╭──

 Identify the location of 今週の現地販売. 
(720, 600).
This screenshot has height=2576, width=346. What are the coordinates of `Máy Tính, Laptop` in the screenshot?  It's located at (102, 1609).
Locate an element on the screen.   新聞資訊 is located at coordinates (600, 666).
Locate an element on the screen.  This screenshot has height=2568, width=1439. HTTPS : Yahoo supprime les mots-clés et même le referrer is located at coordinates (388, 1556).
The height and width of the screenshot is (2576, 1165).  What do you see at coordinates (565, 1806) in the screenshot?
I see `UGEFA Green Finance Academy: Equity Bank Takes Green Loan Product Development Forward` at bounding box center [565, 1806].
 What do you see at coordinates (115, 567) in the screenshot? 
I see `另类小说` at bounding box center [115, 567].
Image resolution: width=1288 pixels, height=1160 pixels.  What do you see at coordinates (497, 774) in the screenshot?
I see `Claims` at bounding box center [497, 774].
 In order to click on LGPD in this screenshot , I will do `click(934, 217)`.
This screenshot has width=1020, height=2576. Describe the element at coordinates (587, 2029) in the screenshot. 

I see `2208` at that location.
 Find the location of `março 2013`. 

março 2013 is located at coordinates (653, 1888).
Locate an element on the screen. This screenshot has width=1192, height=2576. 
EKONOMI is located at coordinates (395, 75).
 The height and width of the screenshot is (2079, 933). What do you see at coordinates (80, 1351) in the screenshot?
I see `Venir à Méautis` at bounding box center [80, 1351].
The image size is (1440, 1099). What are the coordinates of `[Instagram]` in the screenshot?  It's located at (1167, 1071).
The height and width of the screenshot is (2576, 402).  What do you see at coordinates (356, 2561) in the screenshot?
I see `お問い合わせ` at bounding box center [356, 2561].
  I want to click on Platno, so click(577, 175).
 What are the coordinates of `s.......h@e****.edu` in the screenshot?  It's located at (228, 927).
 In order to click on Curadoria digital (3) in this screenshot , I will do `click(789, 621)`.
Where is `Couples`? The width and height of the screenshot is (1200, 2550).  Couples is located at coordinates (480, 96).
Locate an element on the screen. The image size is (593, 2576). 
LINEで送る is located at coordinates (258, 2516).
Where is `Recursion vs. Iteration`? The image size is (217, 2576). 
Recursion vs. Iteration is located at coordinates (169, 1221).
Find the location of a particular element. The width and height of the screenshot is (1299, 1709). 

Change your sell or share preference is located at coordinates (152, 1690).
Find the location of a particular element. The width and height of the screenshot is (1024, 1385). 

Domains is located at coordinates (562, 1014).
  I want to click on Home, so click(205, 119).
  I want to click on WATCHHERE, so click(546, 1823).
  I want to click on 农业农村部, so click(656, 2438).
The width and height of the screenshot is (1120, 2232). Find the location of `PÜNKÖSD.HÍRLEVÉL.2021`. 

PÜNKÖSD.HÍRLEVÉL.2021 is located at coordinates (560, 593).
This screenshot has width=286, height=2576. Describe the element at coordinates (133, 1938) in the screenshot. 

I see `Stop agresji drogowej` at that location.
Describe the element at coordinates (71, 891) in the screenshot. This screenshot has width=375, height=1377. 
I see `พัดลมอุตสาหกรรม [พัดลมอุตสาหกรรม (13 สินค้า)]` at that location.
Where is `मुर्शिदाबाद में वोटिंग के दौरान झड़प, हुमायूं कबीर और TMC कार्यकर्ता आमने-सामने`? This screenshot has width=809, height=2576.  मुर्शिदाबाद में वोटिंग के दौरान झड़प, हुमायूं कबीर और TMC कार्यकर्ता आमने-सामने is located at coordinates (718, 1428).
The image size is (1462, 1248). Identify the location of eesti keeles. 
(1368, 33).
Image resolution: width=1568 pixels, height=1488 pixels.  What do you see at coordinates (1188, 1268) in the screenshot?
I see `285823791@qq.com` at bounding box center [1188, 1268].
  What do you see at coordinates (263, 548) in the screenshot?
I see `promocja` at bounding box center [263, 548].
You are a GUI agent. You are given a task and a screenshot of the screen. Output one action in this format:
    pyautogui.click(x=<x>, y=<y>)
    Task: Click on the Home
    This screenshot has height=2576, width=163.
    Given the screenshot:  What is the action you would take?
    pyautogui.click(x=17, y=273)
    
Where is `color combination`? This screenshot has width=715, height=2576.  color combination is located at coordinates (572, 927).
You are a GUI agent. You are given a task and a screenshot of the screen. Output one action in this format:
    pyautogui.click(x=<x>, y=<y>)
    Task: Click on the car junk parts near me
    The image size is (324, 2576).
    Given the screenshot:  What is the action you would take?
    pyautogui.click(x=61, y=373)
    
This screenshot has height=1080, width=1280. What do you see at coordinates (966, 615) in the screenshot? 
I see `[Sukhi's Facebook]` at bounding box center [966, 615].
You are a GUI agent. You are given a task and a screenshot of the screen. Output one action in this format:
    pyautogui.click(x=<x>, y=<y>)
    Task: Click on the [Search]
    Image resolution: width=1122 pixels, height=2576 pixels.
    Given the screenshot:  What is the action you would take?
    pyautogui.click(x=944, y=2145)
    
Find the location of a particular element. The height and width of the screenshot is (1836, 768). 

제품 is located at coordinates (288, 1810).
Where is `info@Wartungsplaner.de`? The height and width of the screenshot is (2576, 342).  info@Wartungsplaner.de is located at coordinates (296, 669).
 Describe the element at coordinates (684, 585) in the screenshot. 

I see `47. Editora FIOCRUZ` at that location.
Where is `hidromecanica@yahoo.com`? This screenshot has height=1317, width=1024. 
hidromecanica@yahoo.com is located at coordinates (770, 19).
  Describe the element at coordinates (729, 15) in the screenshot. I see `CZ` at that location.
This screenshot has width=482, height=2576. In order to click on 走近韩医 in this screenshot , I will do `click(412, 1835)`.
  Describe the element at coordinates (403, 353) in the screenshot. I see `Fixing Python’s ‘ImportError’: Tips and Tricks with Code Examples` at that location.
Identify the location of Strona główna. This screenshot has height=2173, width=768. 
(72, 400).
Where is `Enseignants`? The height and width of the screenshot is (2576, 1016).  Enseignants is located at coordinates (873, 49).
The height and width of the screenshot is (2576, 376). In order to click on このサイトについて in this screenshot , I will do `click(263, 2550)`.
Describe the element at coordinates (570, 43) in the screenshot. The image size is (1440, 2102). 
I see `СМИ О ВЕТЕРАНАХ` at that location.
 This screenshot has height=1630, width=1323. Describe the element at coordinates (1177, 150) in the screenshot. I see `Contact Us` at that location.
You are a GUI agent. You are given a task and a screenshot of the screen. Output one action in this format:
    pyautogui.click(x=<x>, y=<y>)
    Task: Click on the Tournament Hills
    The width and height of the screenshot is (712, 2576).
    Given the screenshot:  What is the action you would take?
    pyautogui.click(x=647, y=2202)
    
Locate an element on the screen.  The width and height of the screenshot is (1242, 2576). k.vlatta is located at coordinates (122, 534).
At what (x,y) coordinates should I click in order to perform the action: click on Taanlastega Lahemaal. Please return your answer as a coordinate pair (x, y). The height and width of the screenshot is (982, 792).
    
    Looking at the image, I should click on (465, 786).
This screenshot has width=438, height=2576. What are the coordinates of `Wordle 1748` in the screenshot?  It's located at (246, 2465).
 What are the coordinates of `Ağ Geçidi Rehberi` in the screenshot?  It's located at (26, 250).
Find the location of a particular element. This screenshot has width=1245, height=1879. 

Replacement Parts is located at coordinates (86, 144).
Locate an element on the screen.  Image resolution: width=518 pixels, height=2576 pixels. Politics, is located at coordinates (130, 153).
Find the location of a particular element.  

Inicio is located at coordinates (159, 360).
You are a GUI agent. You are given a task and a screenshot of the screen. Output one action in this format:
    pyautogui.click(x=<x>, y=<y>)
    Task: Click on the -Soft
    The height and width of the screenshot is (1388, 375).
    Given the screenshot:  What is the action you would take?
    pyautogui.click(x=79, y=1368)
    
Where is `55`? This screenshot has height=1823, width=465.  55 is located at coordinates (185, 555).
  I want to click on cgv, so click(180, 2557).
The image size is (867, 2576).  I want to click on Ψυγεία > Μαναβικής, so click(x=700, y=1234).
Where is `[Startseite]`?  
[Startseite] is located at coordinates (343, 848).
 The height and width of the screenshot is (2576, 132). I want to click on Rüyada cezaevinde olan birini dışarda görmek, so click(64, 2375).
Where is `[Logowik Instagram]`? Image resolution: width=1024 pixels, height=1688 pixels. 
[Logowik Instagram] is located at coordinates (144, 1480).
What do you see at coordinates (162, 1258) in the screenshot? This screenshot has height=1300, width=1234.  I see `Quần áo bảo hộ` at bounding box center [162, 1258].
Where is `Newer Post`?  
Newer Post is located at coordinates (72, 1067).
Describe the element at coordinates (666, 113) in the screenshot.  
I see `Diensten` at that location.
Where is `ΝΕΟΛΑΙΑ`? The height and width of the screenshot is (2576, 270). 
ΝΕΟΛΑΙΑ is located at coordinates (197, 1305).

╰──

* [Task details]: From the data above, output only the lines between the line containing "The height and width of the screenshot is (2576, 402)." and the line containing "In order to click on Curadoria", inclusive, exactly as written.

* [Answer space]:
The height and width of the screenshot is (2576, 402).  What do you see at coordinates (356, 2561) in the screenshot?
I see `お問い合わせ` at bounding box center [356, 2561].
  I want to click on Platno, so click(577, 175).
 What are the coordinates of `s.......h@e****.edu` in the screenshot?  It's located at (228, 927).
 In order to click on Curadoria digital (3) in this screenshot , I will do `click(789, 621)`.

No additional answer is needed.